RECORDS TO PROCESS:
-- Opening Marker --
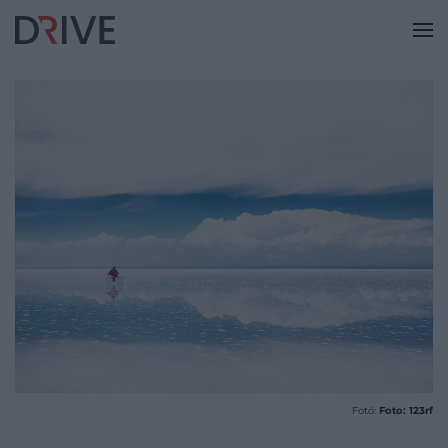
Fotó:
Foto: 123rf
-- Closing Marker --
-- Opening Marker --
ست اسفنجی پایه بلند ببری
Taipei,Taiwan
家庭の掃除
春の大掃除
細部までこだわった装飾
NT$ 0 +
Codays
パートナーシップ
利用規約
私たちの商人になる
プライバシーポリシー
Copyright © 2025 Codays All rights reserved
-- Closing Marker --
-- Opening Marker --
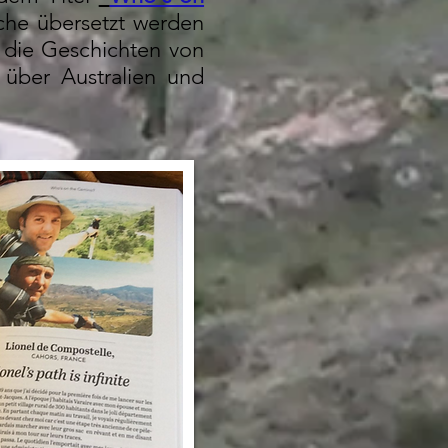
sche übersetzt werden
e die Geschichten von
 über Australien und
-- Closing Marker --
YOUR ASSIGNMENT:
How many lines in this material contain the string "Codays"? State the number alone.

OUTPUT FOR THIS TASK:
2